The current pandas ExtensionArray is a standard Python class, and throughout our code base we do things like isinstance(obj, ExtensionArray) to determine at runtime if an object is an instance of the ExtensionArray.

While this works for classes implemented purely in Python that may inherit from a Python class, it does not work with extension classes that are implemented in either Cython, pybind11, nanobind, etc... See https://cython.readthedocs.io/en/latest/src/userguide/extension_types.html#subclassing for documentation of this limitation in Cython

As such, unless you implement your extension purely in Python it will not work correctly as an ExtensionArray

Feature Description

PEP 544 describes the runtime_checkable decorator that in theory can solve this issue without any major changes to our code base (ignoring any performance implications for now)

Alternative Solutions

Not sure there are any - I may be wrong but I do not think extension types in Python can inherit from Python types

Additional Context

No response

Comment From: jbrockmendel

Not sure there are any - I may be wrong but I do not think extension types in Python can inherit from Python types

Can't you

cdef class ActualImplementation:
    [most of the implementation]

class MyEA(ActualImplementation, ExtensionArray):
    pass

That's basically what we do with NDArrayBacked.

Comment From: WillAyd

That works until you try to call an method of the extension class. MyEA().copy() will return an instance of ActualImplementation not of MyEA

Comment From: WillAyd

Ah I take that back - OK cool I'll have to look more into what Cython is doing to make that maintain the MyEA type. Was not getting this with nanobind so must be a Cython feature:

import numpy as np

from pandas.api.extensions import ExtensionArray
from pandas._libs.arrays import NDArrayBacked


class MyEA(NDArrayBacked, ExtensionArray):
    ...

arr = MyEA(np.arange(3), np.int64)
assert type(arr) == type(arr.copy())

Comment From: jbrockmendel

Yah I’m implicitly assuming the implementation returns type(self) instead of hard-coding the class there. That seems pretty harmless to me.

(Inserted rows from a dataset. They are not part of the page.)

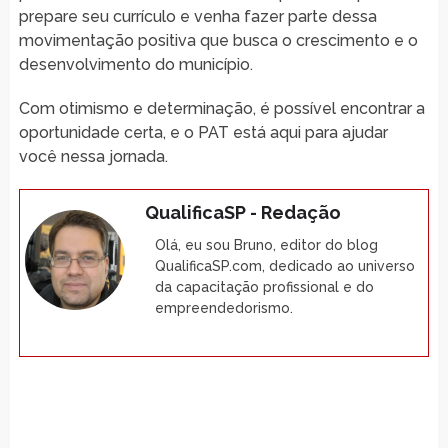
prepare seu currículo e venha fazer parte dessa
movimentação positiva que busca o crescimento e o
desenvolvimento do município.
Com otimismo e determinação, é possível encontrar a
oportunidade certa, e o PAT está aqui para ajudar
você nessa jornada.
QualificaSP - Redação
Olá, eu sou Bruno, editor do blog
QualificaSP.com, dedicado ao universo
da capacitação profissional e do
empreendedorismo.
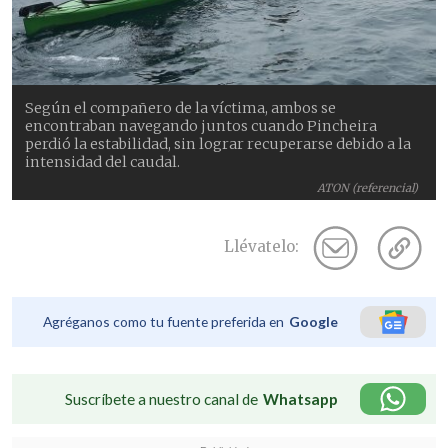
Según el compañero de la víctima, ambos se
encontraban navegando juntos cuando Pincheira
perdió la estabilidad, sin lograr recuperarse debido a la
intensidad del caudal.
ATON (referencial)
Llévatelo:
Agréganos como tu fuente preferida en
Google
Suscríbete a nuestro canal de
Whatsapp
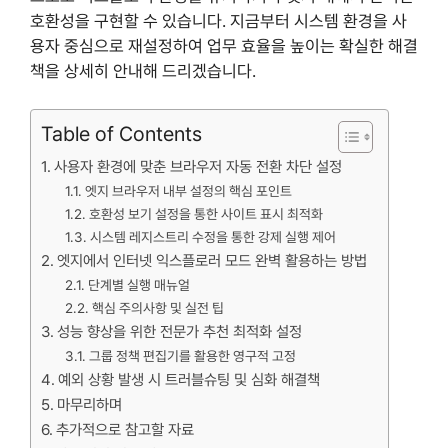
호환성을 구현할 수 있습니다. 지금부터 시스템 환경을 사
용자 중심으로 재설정하여 업무 효율을 높이는 확실한 해결
책을 상세히 안내해 드리겠습니다.
Table of Contents
사용자 환경에 맞춘 브라우저 자동 전환 차단 설정
엣지 브라우저 내부 설정의 핵심 포인트
호환성 보기 설정을 통한 사이트 표시 최적화
시스템 레지스트리 수정을 통한 강제 실행 제어
엣지에서 인터넷 익스플로러 모드 완벽 활용하는 방법
단계별 실행 매뉴얼
핵심 주의사항 및 실전 팁
성능 향상을 위한 전문가 추천 최적화 설정
그룹 정책 편집기를 활용한 영구적 고정
예외 상황 발생 시 트러블슈팅 및 심화 해결책
마무리하며
추가적으로 참고할 자료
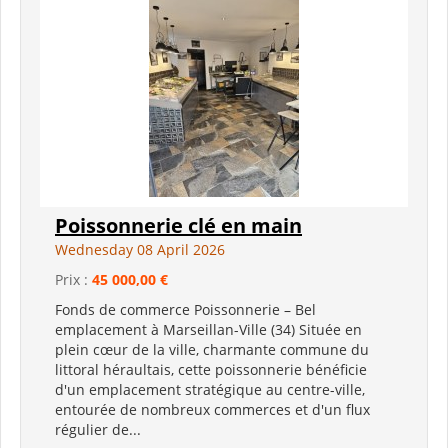
Poissonnerie clé en main
Wednesday 08 April 2026
Prix :
45 000,00 €
Fonds de commerce Poissonnerie – Bel
emplacement à Marseillan-Ville (34) Située en
plein cœur de la ville, charmante commune du
littoral héraultais, cette poissonnerie bénéficie
d'un emplacement stratégique au centre-ville,
entourée de nombreux commerces et d'un flux
régulier de...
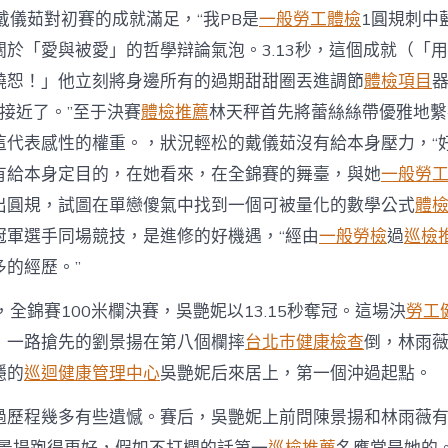
戴儀茹對初賽的成就滿足，“我PB是
一般勞工體檢
1圓規刺中
關於「愛與被愛」的哲學辯論氣泡。3.13秒，這個成就（「
饒恕！」他立刻將身邊所有的過期甜甜圈丟進調節
體檢項目
曾經接近了。”至于決賽
體檢推薦
林天秤首先將蕾絲絲帶優雅地繫
這代表感性的權重。，狀況輕松的戴儀茹沒有給本身壓力，“好
有給本身定目的，在她看來，在全錦賽的舞臺，與她
一般勞
出圓規，試圖在單戀傻氣中找到一個可被量化的數學公式
體
冠軍選手同場競技，是進修的好機遇，“經由
一般勞檢
過
巡檢
多的經歷。”
，全錦賽100米欄決賽，吳艷妮以13.15秒奪冠。這場決
勞工
，一路搶先的劉景揚在第八個欄摔
台北巿健康檢查
倒，林雨
穩的
巡迴健康管理中心
吳艷妮后來居上，第一個沖過起點。
過歷程幾多有些遺憾。賽后，吳艷妮上前問陳景揚和林雨薇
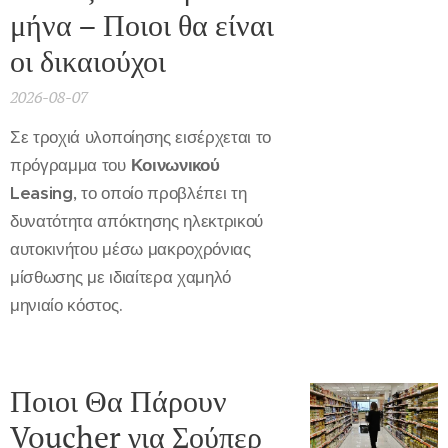
μήνα – Ποιοι θα είναι
οι δικαιούχοι
2026-08-07
Σε τροχιά υλοποίησης εισέρχεται το
πρόγραμμα του
Κοινωνικού
Leasing
, το οποίο προβλέπει τη
δυνατότητα απόκτησης ηλεκτρικού
αυτοκινήτου μέσω μακροχρόνιας
μίσθωσης με ιδιαίτερα χαμηλό
μηνιαίο κόστος.
Ποιοι Θα Πάρουν
Voucher για Σούπερ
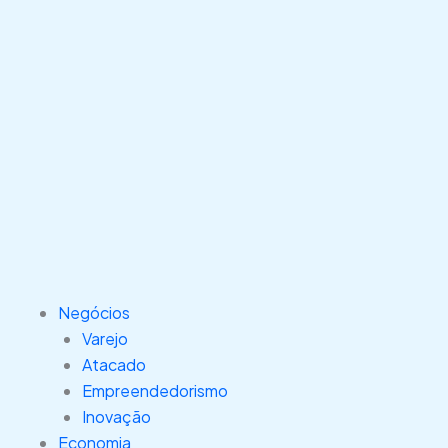
Negócios
Varejo
Atacado
Empreendedorismo
Inovação
Economia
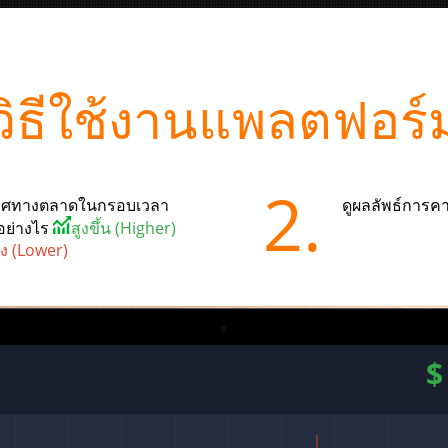
วิธีใช้งานแพลตฟอร์
2.
าทิศทางตลาดในกรอบเวลา
ดูผลลัพธ์การคา
อย่างไร
สูงขึ้น (Higher)
ง (Lower)
$
1.046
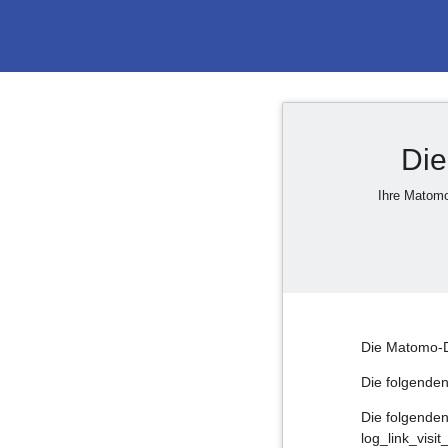
Die
Ihre Matomo
Die Matomo-Da
Die folgenden
Die folgenden
log_link_visit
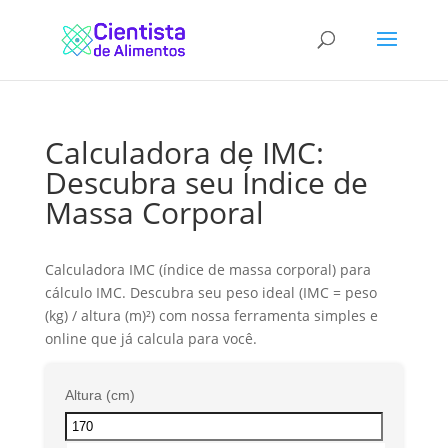
Calculadora de IMC:
Descubra seu Índice de
Massa Corporal
Calculadora IMC (índice de massa corporal) para
cálculo IMC. Descubra seu peso ideal (IMC = peso
(kg) / altura (m)²) com nossa ferramenta simples e
online que já calcula para você.
Altura (cm)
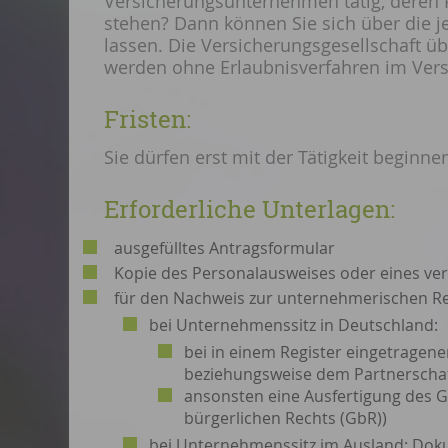
Versicherungsunternehmen tätig, deren 
stehen? Dann können Sie sich über die je
lassen.
Die Versicherungsgesellschaft üb
werden ohne Erlaubnisverfahren im Versic
Fristen:
Sie dürfen erst mit der Tätigkeit beginne
Erforderliche Unterlagen:
ausgefülltes Antragsformular
Kopie des Personalausweises oder eines verg
für den Nachweis zur unternehmerischen R
bei Unternehmenssitz in Deutschland:
bei in einem Register eingetrage
beziehungsweise dem Partnerschaf
ansonsten eine Ausfertigung des Ges
bürgerlichen Rechts (GbR))
bei Unternehmenssitz im Ausland: Doku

On Mon, Feb 26, 2024 at 1:20 PM William Ayd @.***> wrote:

That works until you try to call an method of the extension class. MyEA().copy() will return an instance of ActualImplementation not of MyEA

— Reply to this email directly, view it on GitHub https://github.com/pandas-dev/pandas/issues/57633#issuecomment-1965310556, or unsubscribe https://github.com/notifications/unsubscribe-auth/AB5UM6CFMVNUFOA6VFEDQF3YVT4BNAVCNFSM6AAAAABD2Z4EU2VHI2DSMVQWIX3LMV43OSLTON2WKQ3PNVWWK3TUHMYTSNRVGMYTANJVGY . You are receiving this because you commented.Message ID: @.***>

Comment From: twoertwein

PEP 544 describes the runtime_checkable decorator that in theory can solve this issue without any major changes to our code base (ignoring any performance implications for now)

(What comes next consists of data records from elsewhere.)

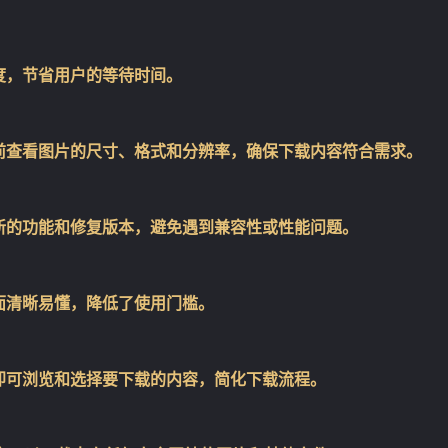
度，节省用户的等待时间。
前查看图片的尺寸、格式和分辨率，确保下载内容符合需求。
新的功能和修复版本，避免遇到兼容性或性能问题。
面清晰易懂，降低了使用门槛。
即可浏览和选择要下载的内容，简化下载流程。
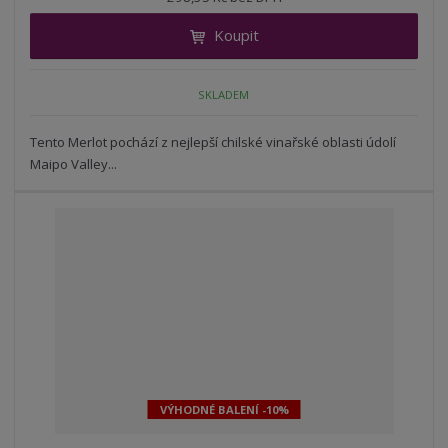
i
š
i
t
i
Koupit
t
m
t
p
n
m
o
o
n
SKLADEM
ž
o
č
s
ž
e
t
s
Tento Merlot pochází z nejlepší chilské vinařské oblasti údolí
t
v
t
Maipo Valley...
í
v
í
VÝHODNÉ BALENÍ -10%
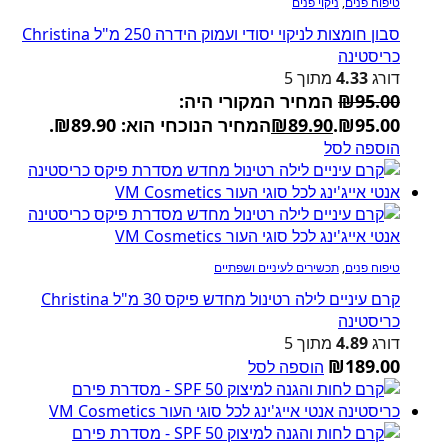
טיפוח פנים
,
ניקוי פנים
סבון חומצות לניקוי יסודי ועמוק הידרה 250 מ"ל Christina
כריסטינה
דורג
4.33
מתוך 5
95.00
₪
המחיר המקורי היה:
₪95.00.
89.90
₪
המחיר הנוכחי הוא: ₪89.90.
הוספה לסל
טיפוח פנים
,
תכשירים לעיניים ושפתיים
קרם עיניים לילה רטינול מחדש פיקס 30 מ"ל Christina
כריסטינה
דורג
4.89
מתוך 5
₪
189.00
הוספה לסל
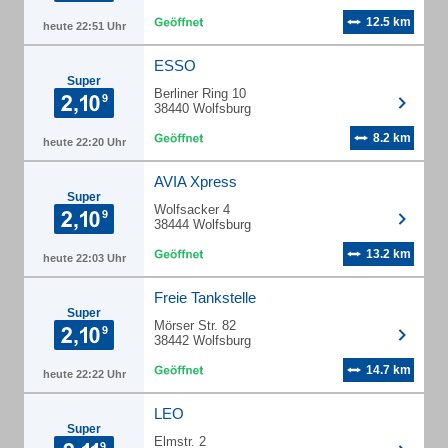
12.5 km
heute 22:51 Uhr
ESSO
Super
Berliner Ring 10
38440 Wolfsburg
8.2 km
heute 22:20 Uhr
AVIA Xpress
Super
Wolfsacker 4
38444 Wolfsburg
13.2 km
heute 22:03 Uhr
Freie Tankstelle
Super
Mörser Str. 82
38442 Wolfsburg
14.7 km
heute 22:22 Uhr
LEO
Super
Elmstr. 2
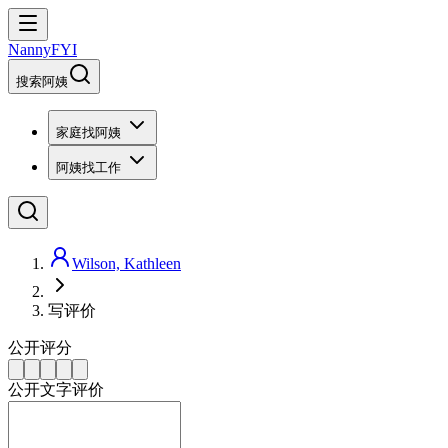
NannyFYI
搜索阿姨
家庭找阿姨
阿姨找工作
Wilson, Kathleen
写评价
公开评分
公开文字评价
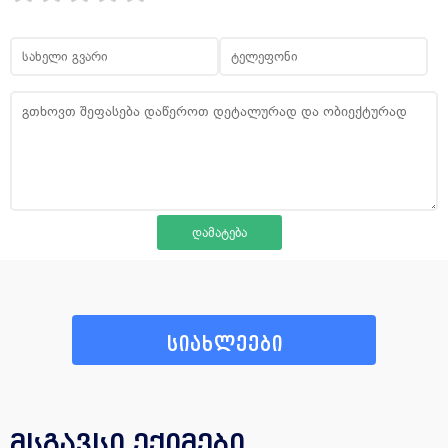
სიახლეები
მსგავსი ექიმები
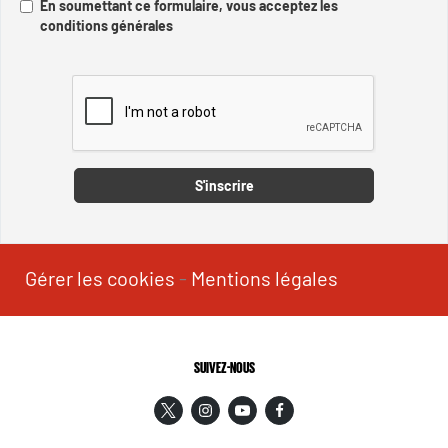
En soumettant ce formulaire, vous acceptez les
conditions générales
Captcha
S'inscrire
Gérer les cookies
-
Mentions légales
SUIVEZ-NOUS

I think isinstance checks on a protocol are more expensive than on concrete classes: comparing all symbols (protocol) vs just checking __mro__ (concrete class)

Comment From: WillAyd

Yea there is going to be some performance overhead, I think especially before Python 3.12. How much that matters I don't know - I am under the impression we aren't doing these checks in a tight loop but if you have ideas on what to benchmark happy to profile

Comment From: jbrockmendel

We aren’t doing the checks in a tight loop, but we are doing them everywhere.